Examples of Medicare fraud include the following:

  • Billing Medicare for services you did not render
  • Knowingly billing for services at a level of higher complexity than the services you had provided.
  • Falsifying records to show that you furnished services that were not provided.
  • Paying for referrals of beneficiaries of federal healthcare programs.

What is Medicare abuse?  It is described as the practice to either directly or indirectly causing unnecessary costs to Medicare.  Examples of abuse include:

  • Billing for unnecessary medical services
  • Excessive charges for services or supplies
  • Upcoding or unbundling codes to gain higher payment

The common fraud and abuse laws in healthcare are the False Claims Act (FCA), Physician Self-Referral Law (Stark Law), and the Anti-Kickback Statute (AKS).  The violation of these laws may result in the non-payment of claims, Civil Monetary Penalties (CMPs), exclusion from federal healthcare programs, and criminal and civil liability.

CMPs for violating the FCA may include treble damages sustained by the government as a result of the false claims, plus penalties from $11,409.00 to $22,819.00 per false claim filed.  Individuals or entitles submitting false claims may also face fines, imprisonment or both.  In addition to the civil and criminal actions brought by law enforcement agencies, Medicare also has additional administrative remedies for certain fraud and abuse violations.  One such action is the exclusion of participation in federal healthcare programs.  It is important to note that states (currently 33 states) also have their own false claims acts.  Additionally, the federal government, state agencies, law enforcement, private insurance companies, and anti-fraud associations share their data with each other.  Therefore, committing fraud and abuse can get you in trouble with multiple entities.

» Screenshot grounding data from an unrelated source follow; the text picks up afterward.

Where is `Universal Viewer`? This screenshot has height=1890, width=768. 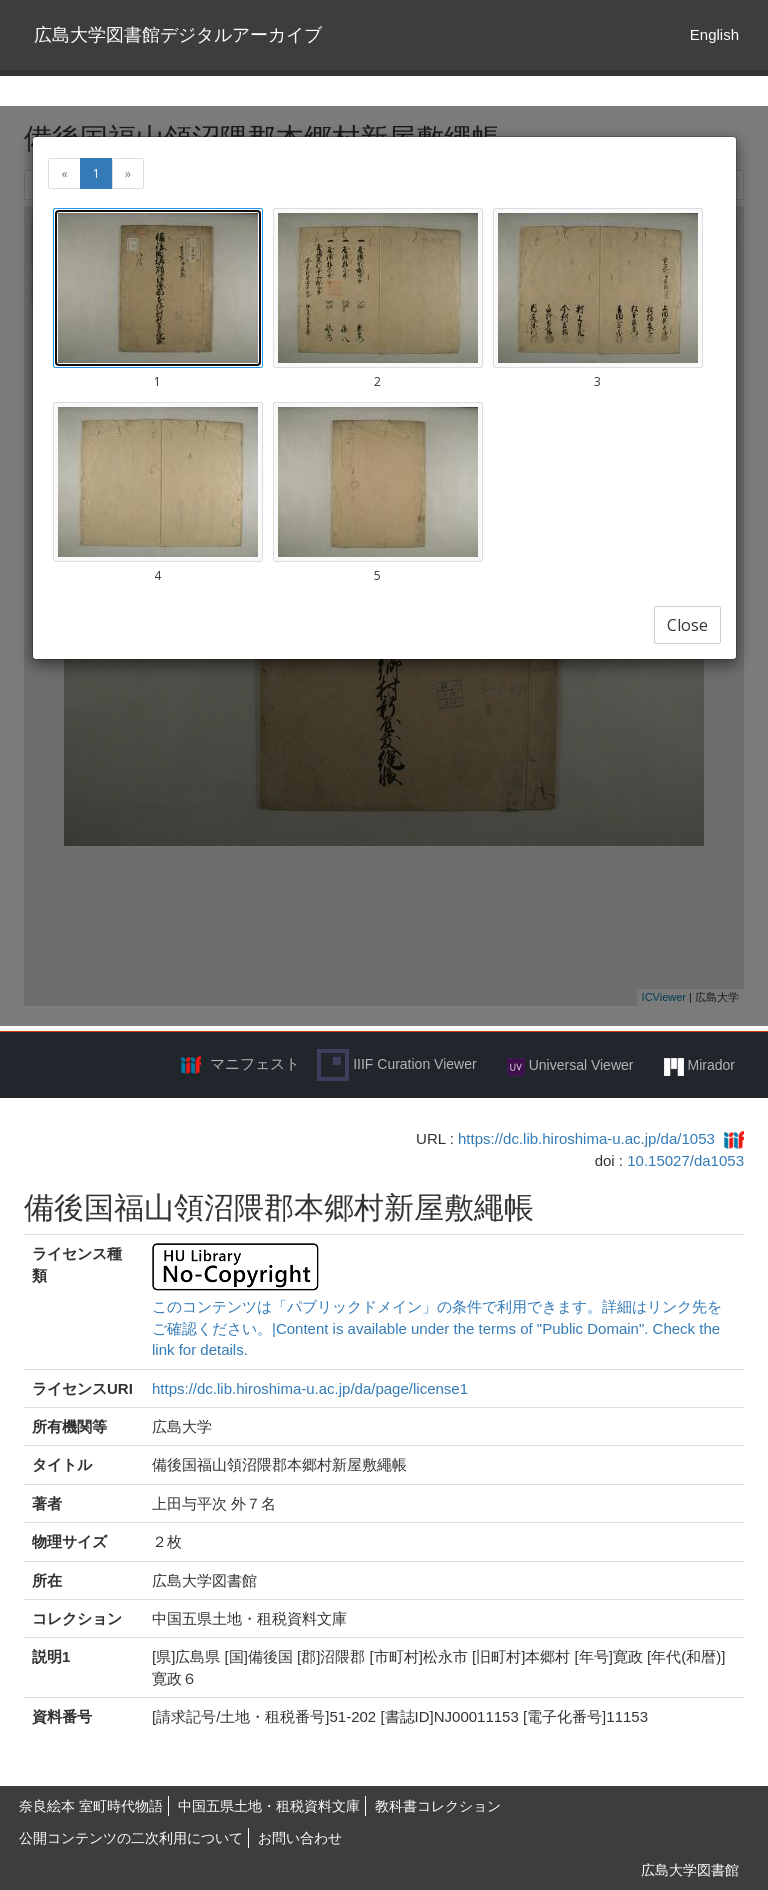 Universal Viewer is located at coordinates (570, 1066). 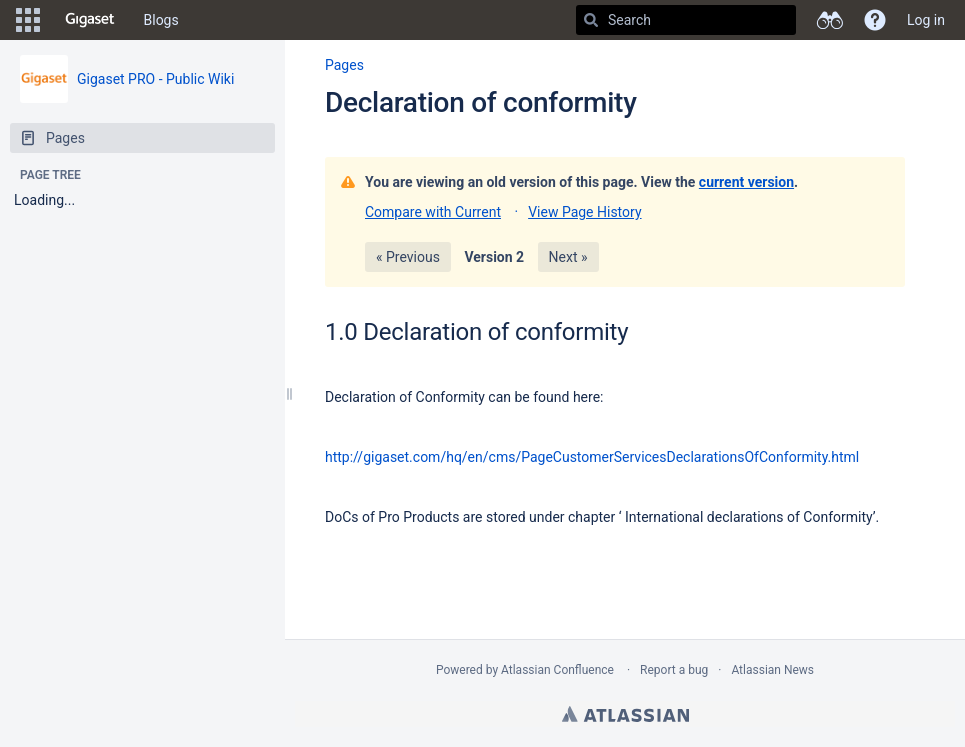 The width and height of the screenshot is (965, 747). I want to click on [Go to home page], so click(90, 20).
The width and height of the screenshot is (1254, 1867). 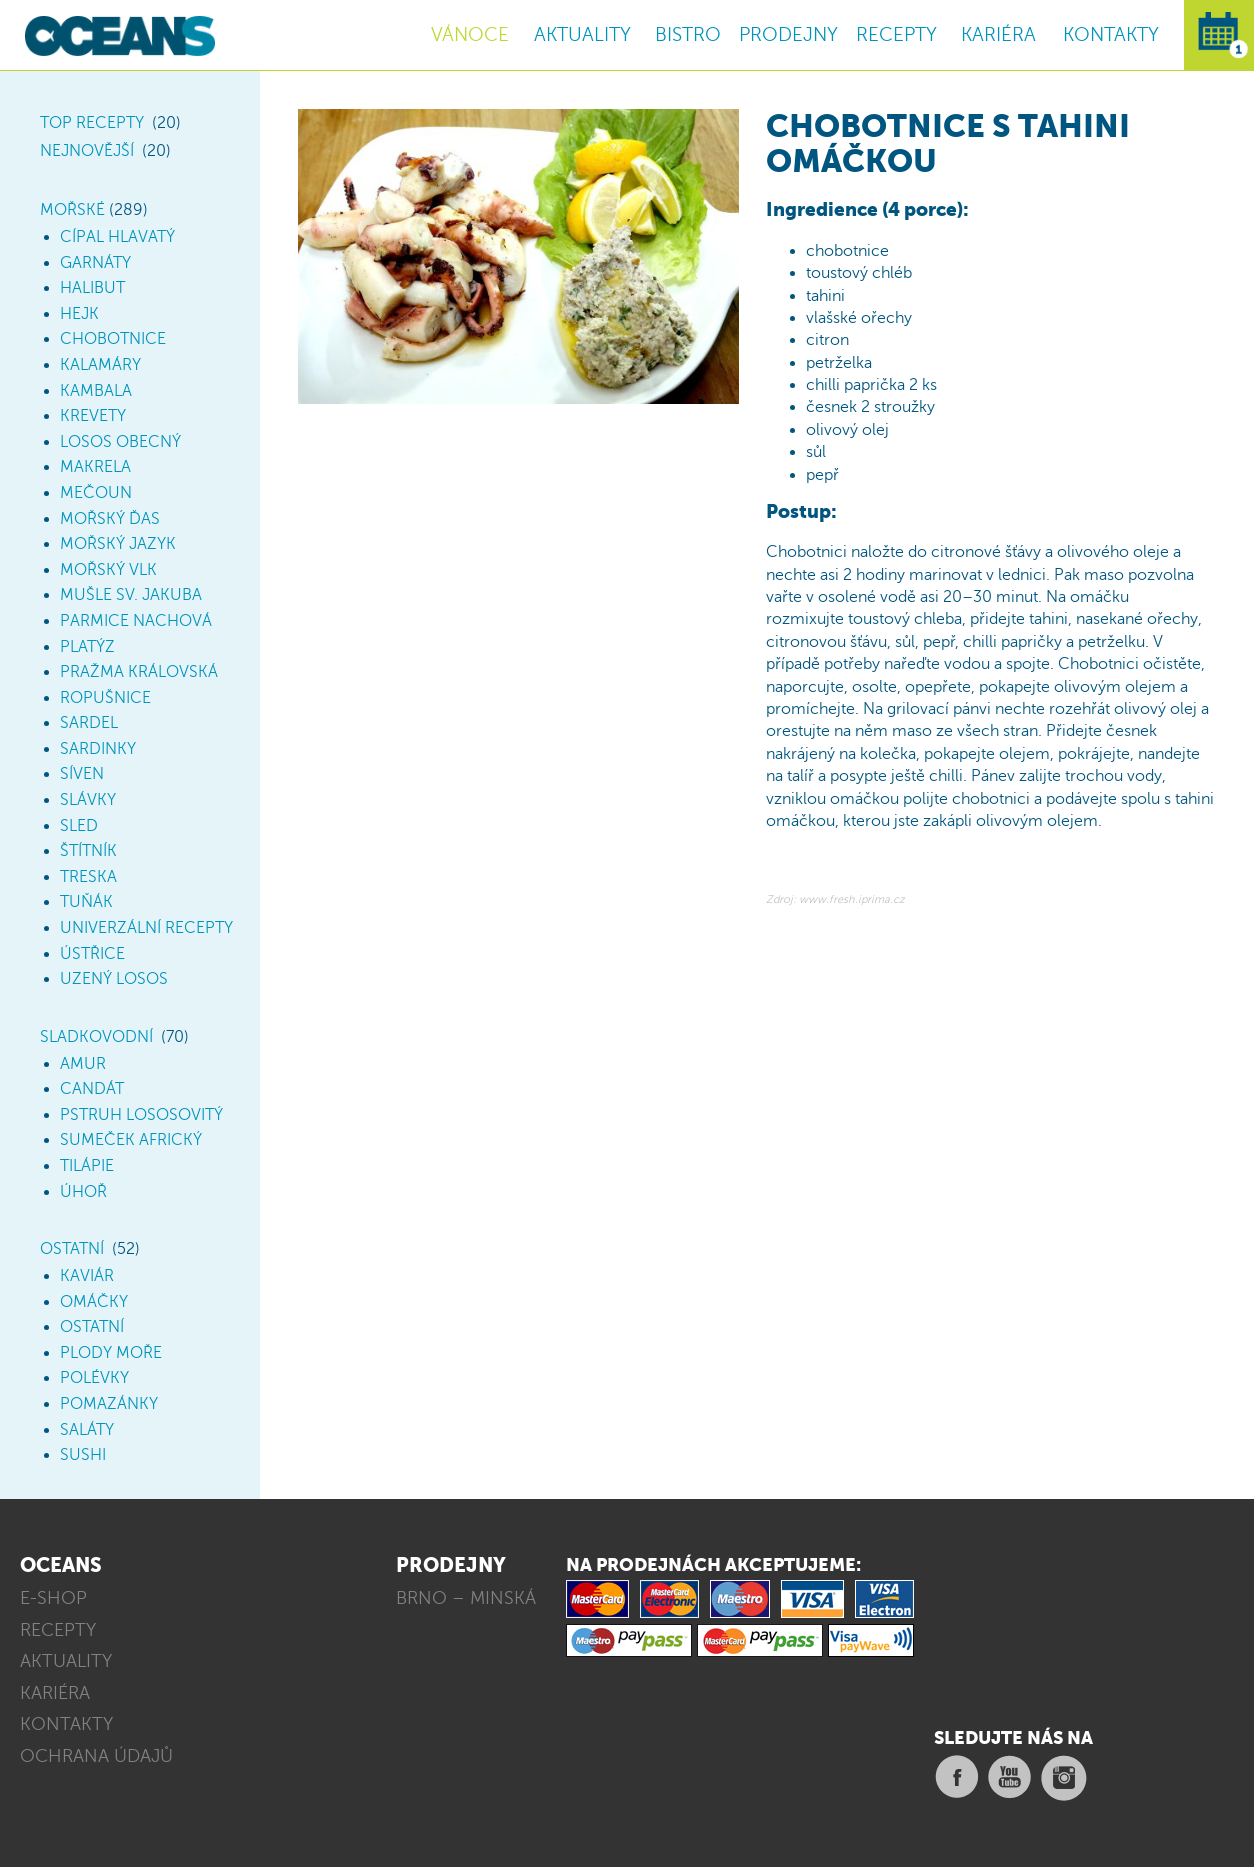 I want to click on Krevety, so click(x=93, y=416).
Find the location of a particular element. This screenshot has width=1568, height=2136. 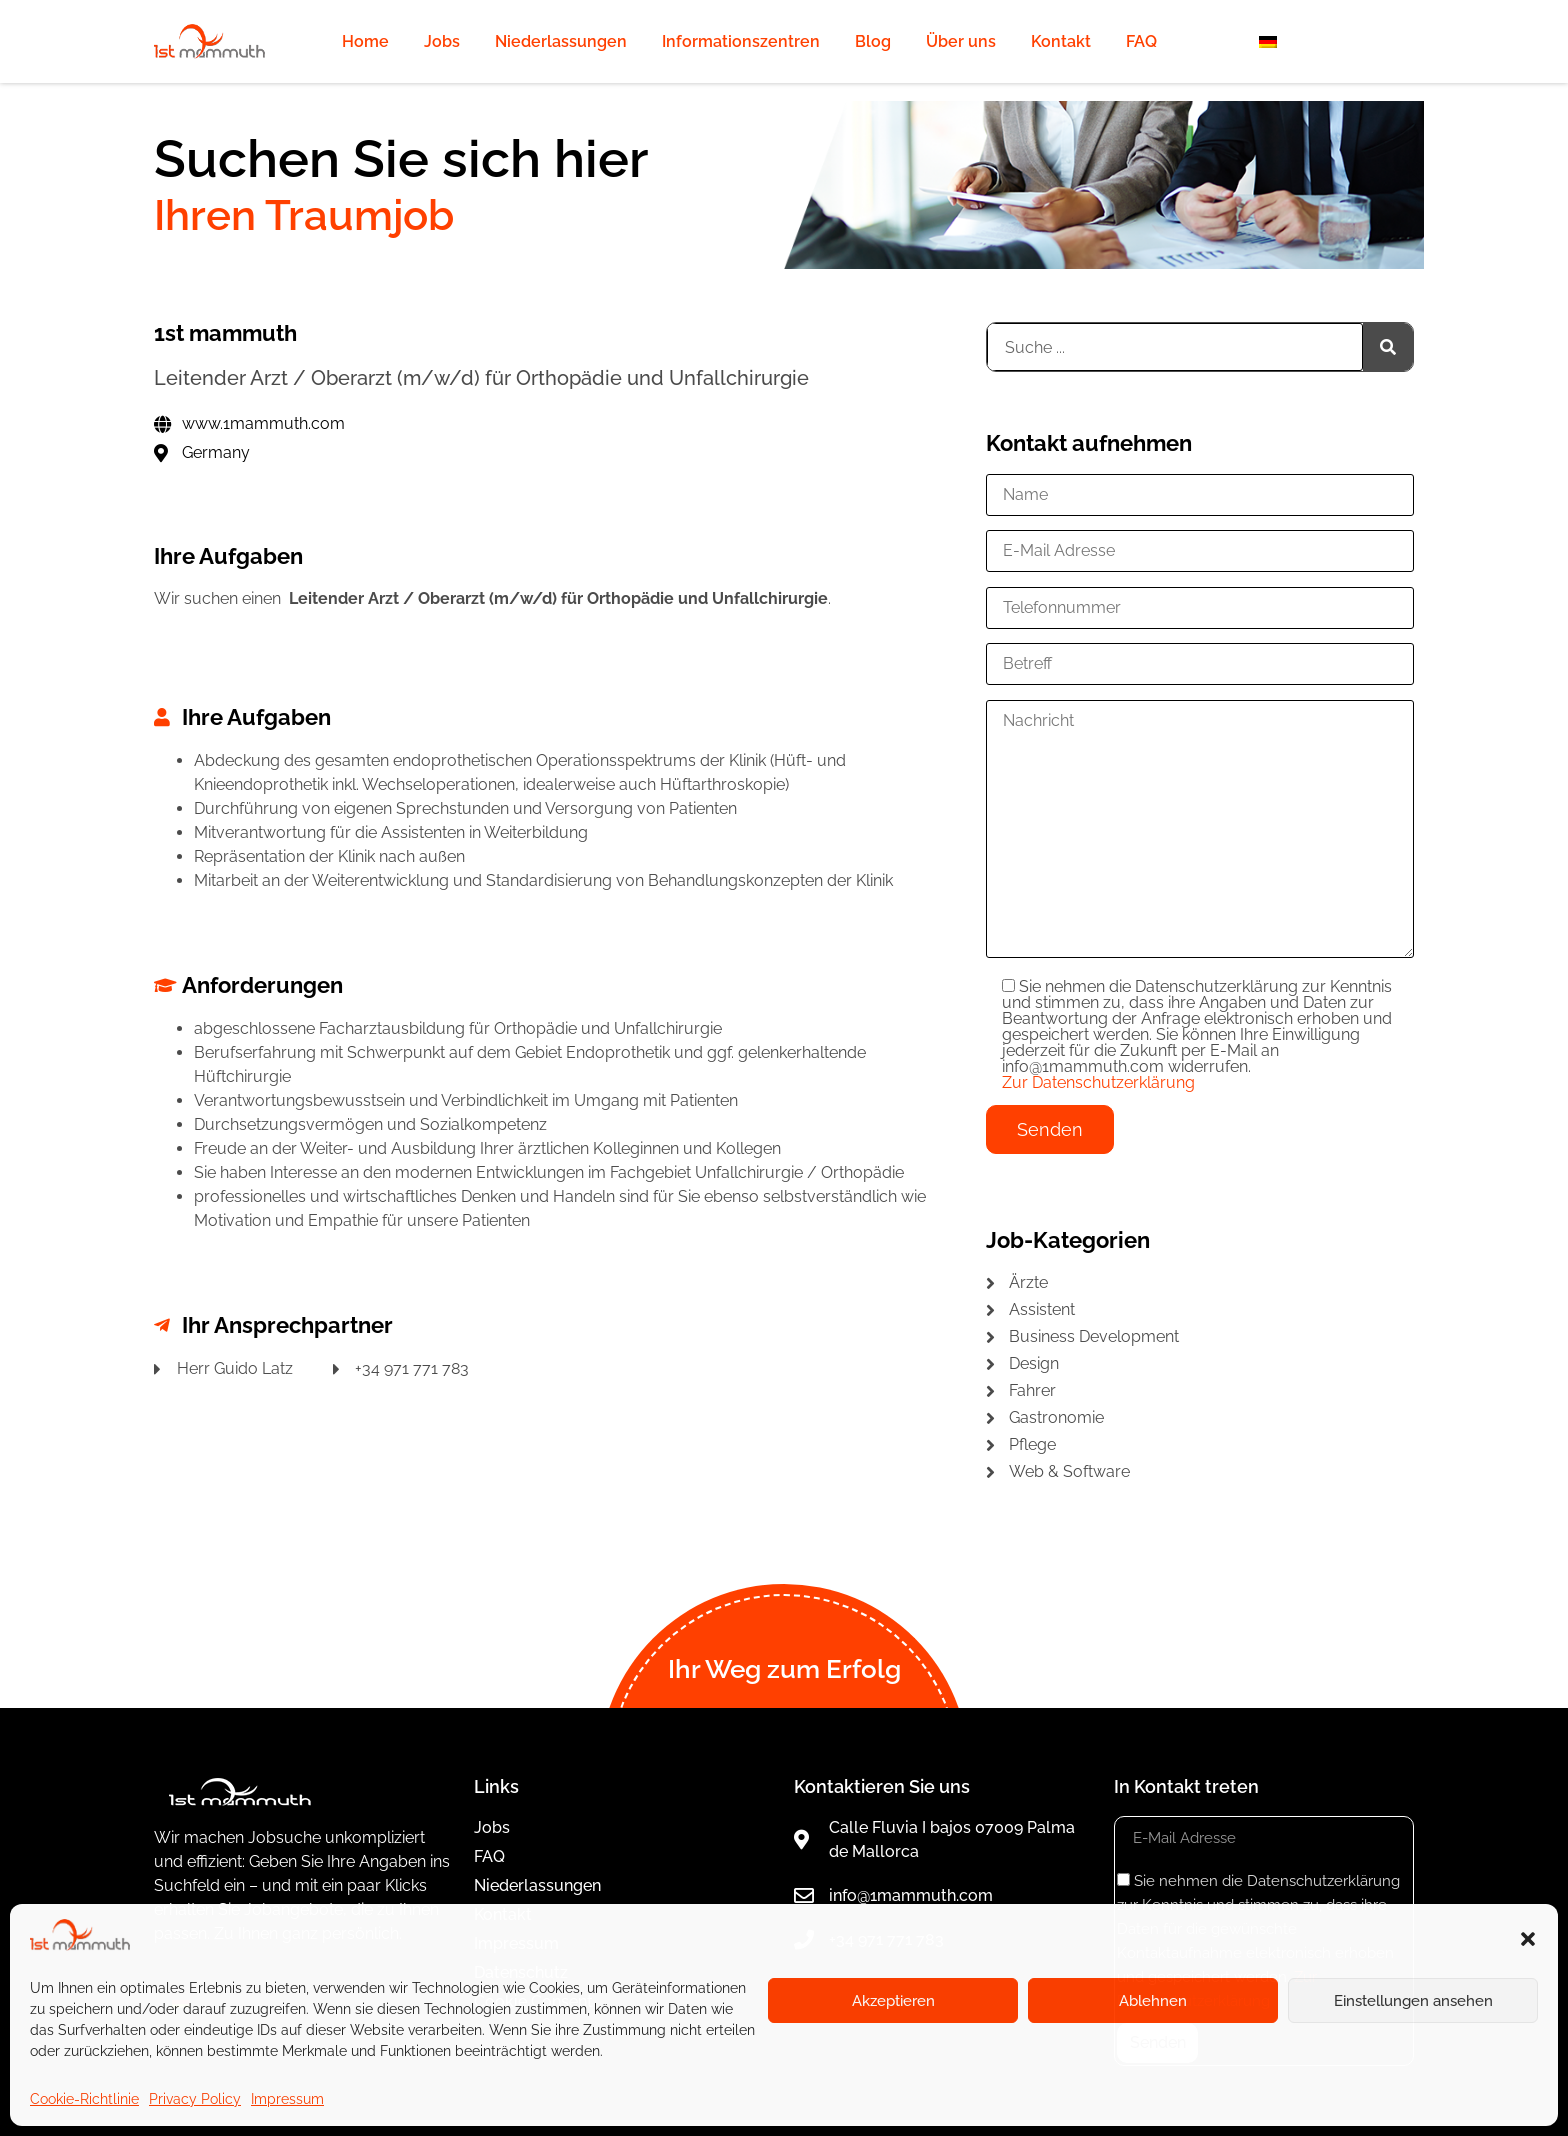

The Centers for Medicare and Medicaid Services also partners with an array of contractors (Comprehensive Error Rate Testing Contractors, Medicare Administrative Contractors, Recovery Audit Contractors, Zone Program Integrity Contractors, United Program Integrity Contractor) who identify and monitor its program vulnerabilities.

The main mission of the Office of Inspector General (OIG), established in 1976, is to protect the integrity of the Department of Health & Human Services (HHS) programs, as well as the health and welfare of the beneficiaries of these programs.  It operates through a nationwide network of audits, investigations, inspections, and other related functions.  The OIG is authorized to, among other things, exclude individuals and entities who engage in fraud and abuse from participating in federal healthcare programs.

The Healthcare Fraud Prevention and Enforcement Action Team (HEAT) was established by the Department of Justice (DOJ), OIG, and HHS to build and strengthen existing programs, combatting Medicare fraud while investing resources and technology to prevent fraud and abuse.

As a provider, you are bound to many regulations that are in place for healthcare.  And if you are a Medicare provider, you are bound to numerous regulations by multiple governmental agencies.  As a result, it can become burdensome for you and your staff to keep up with the constant regulatory changes in our industry.